_Entries shown:_

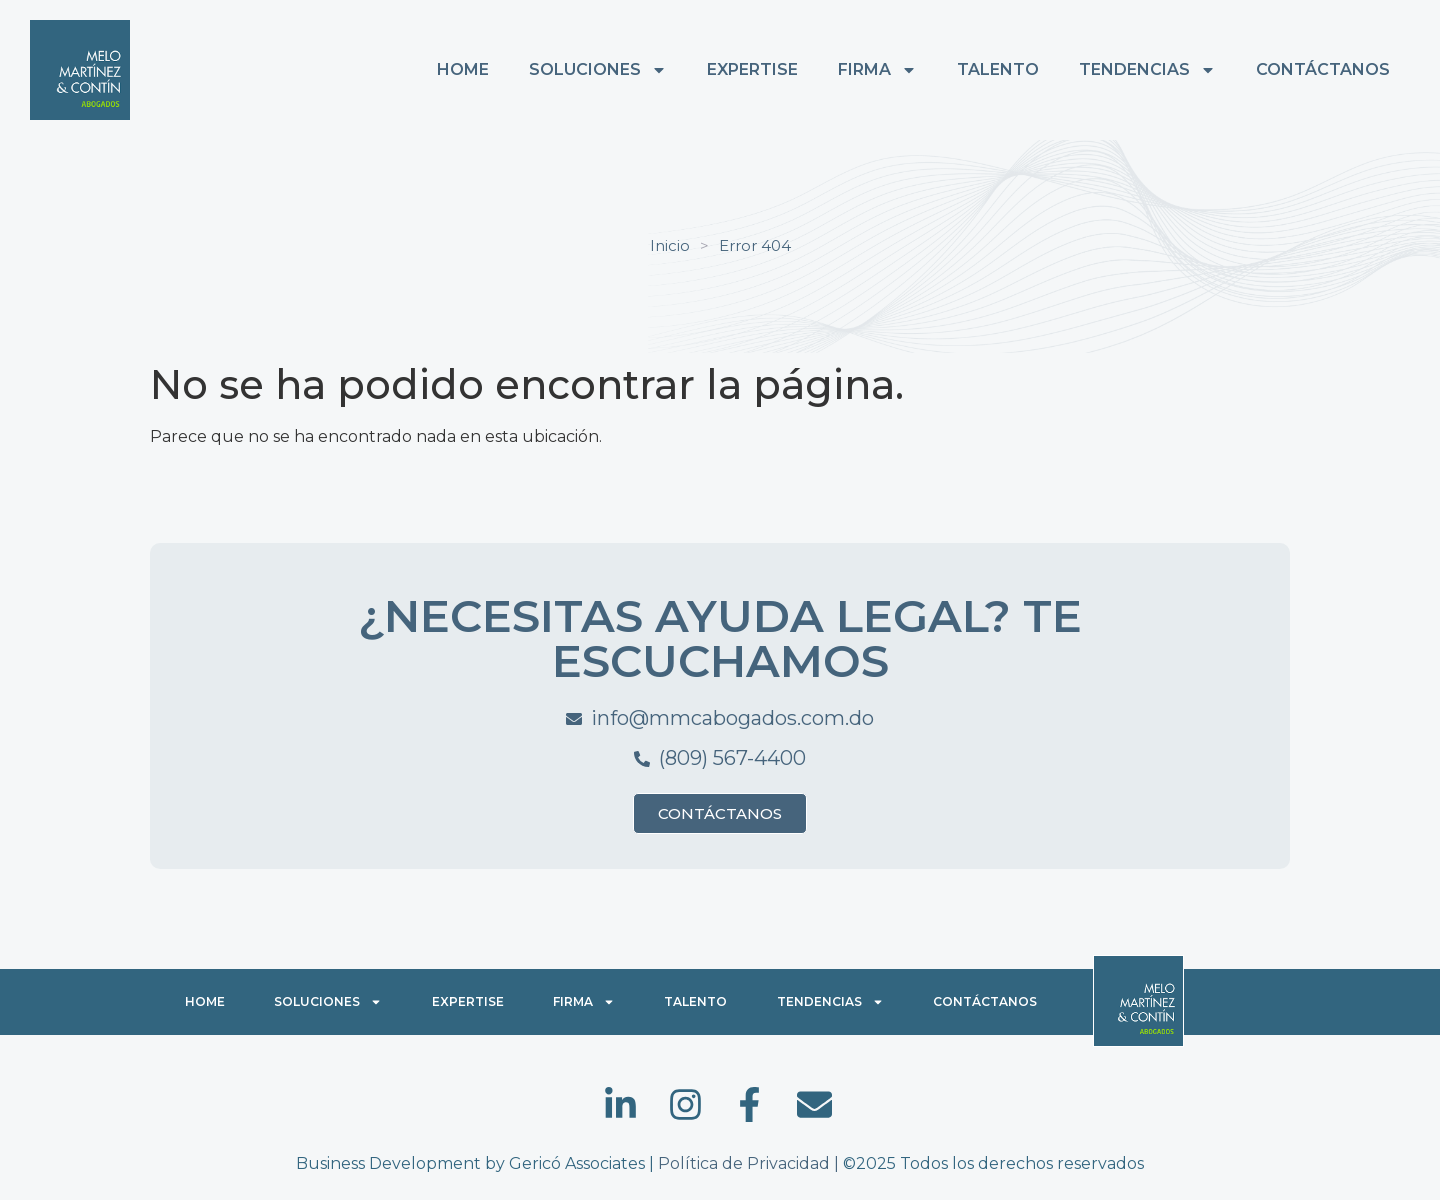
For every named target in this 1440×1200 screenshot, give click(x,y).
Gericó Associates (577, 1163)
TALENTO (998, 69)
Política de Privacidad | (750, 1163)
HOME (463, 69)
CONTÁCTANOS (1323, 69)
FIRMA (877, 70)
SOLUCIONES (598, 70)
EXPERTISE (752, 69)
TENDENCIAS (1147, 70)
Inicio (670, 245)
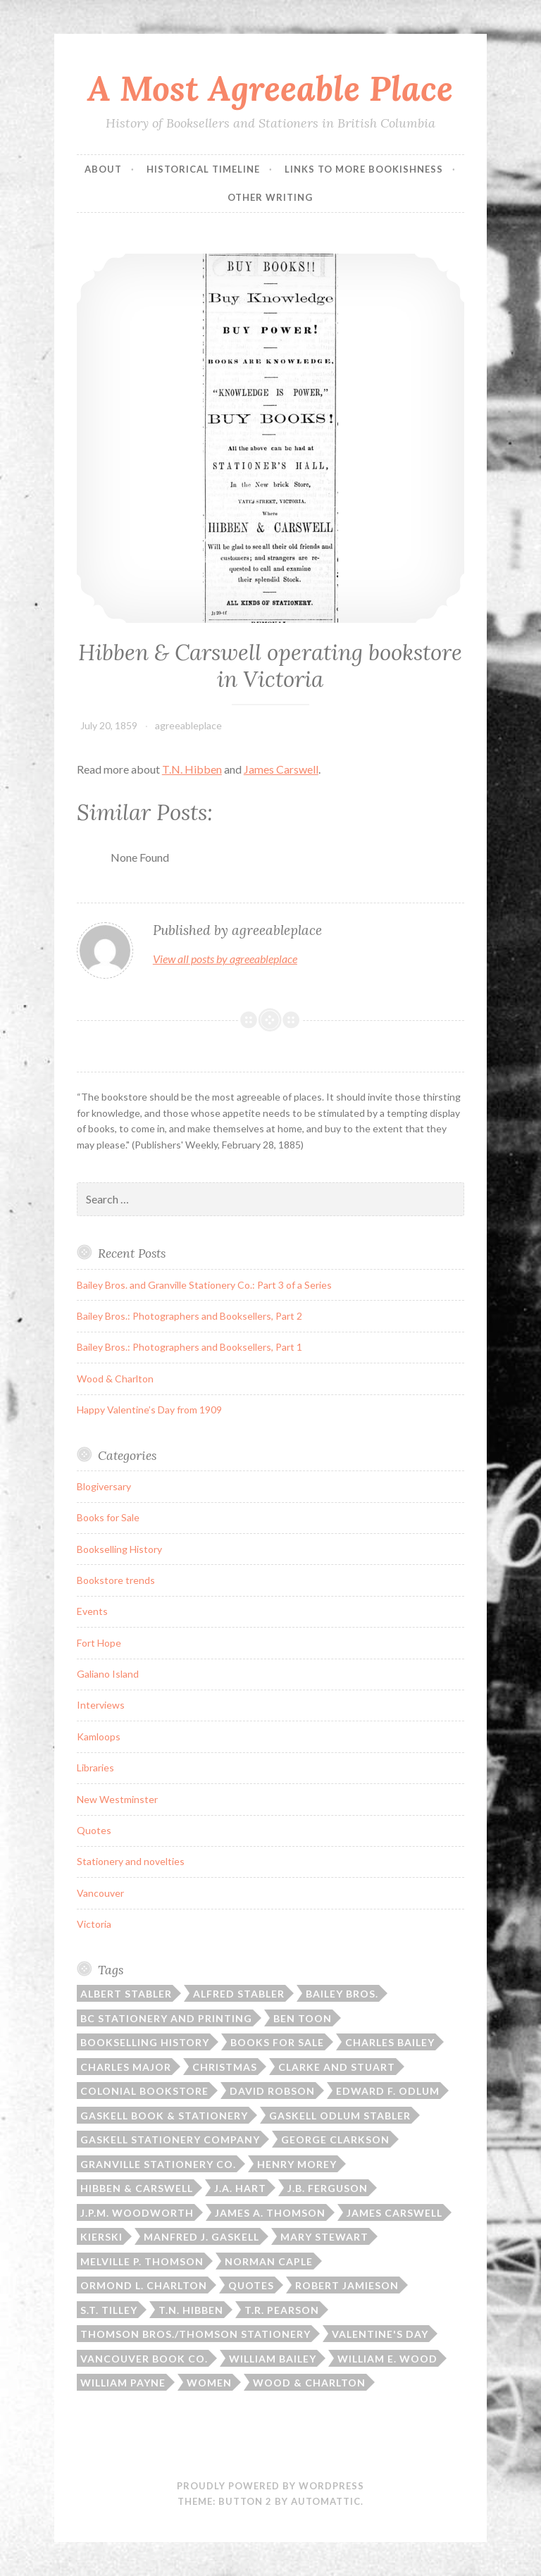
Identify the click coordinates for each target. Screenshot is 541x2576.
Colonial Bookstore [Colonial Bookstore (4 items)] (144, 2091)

_Problem:_ Say again, exactly, only those lines of the records that run from the start through the line with "EXPERTISE (752, 69)". Pictures are to be skipped.

_Written answer:_
For every named target in this 1440×1200 screenshot, give click(x,y).
Gericó Associates (577, 1163)
TALENTO (998, 69)
Política de Privacidad | (750, 1163)
HOME (463, 69)
CONTÁCTANOS (1323, 69)
FIRMA (877, 70)
SOLUCIONES (598, 70)
EXPERTISE (752, 69)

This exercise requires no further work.